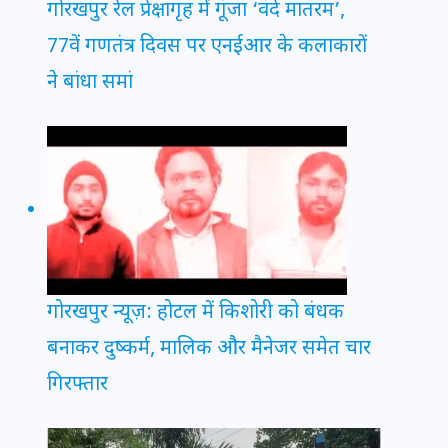
गोरखपुर रेल प्रेक्षागृह में गूंजा ‘वंदे मातरम’,
77वें गणतंत्र दिवस पर एनईआर के कलाकारों
ने बांधा समां
गोरखपुर न्यूज़: होटल में किशोरी को बंधक
बनाकर दुष्कर्म, मालिक और मैनेजर समेत चार
गिरफ्तार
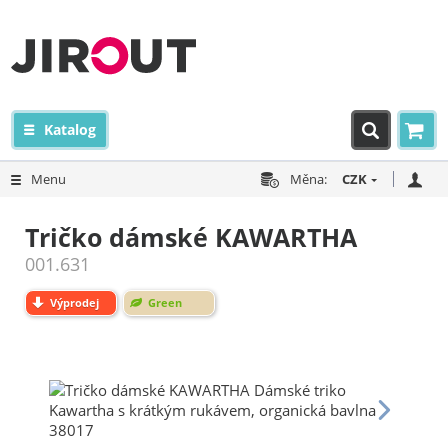
Katalog
Menu
Měna:
CZK
Tričko dámské KAWARTHA
001.631
Výprodej
Green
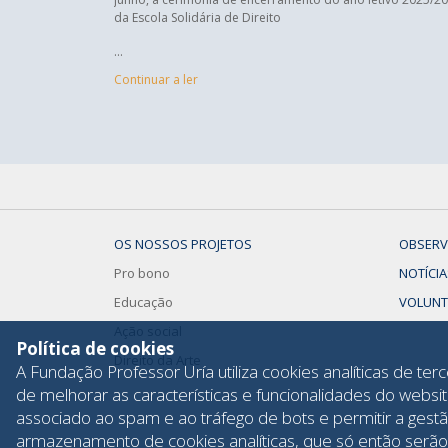
da Escola Solidária de Direito
...
Continuar a ler
OS NOSSOS PROJETOS
OBSERV
Pro bono
NOTÍCIA
Educação
VOLUNT
Ação social
Política de cookies
Direito da Arte
A Fundação Professor Uría utiliza cookies analíticas de t
de melhorar as características e funcionalidades do websi
associado ao spam e ao tráfego de bots e permitir a gestã
armazenamento de cookies analíticas, que só então serão a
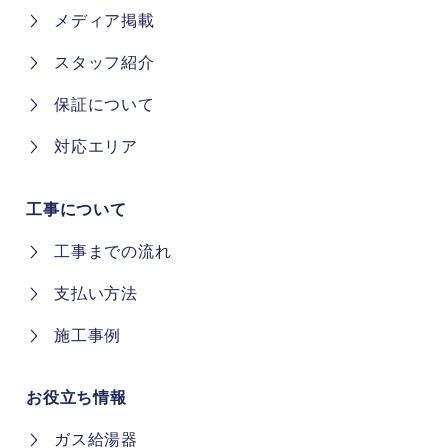
メディア掲載
スタッフ紹介
保証について
対応エリア
工事について
工事までの流れ
支払い方法
施工事例
お役立ち情報
ガス給湯器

Task prompt: Take every line from the data that contains the word "analíticas".

Response box:
A Fundação Professor Uría utiliza cookies analíticas de t
armazenamento de cookies analíticas, que só então serão a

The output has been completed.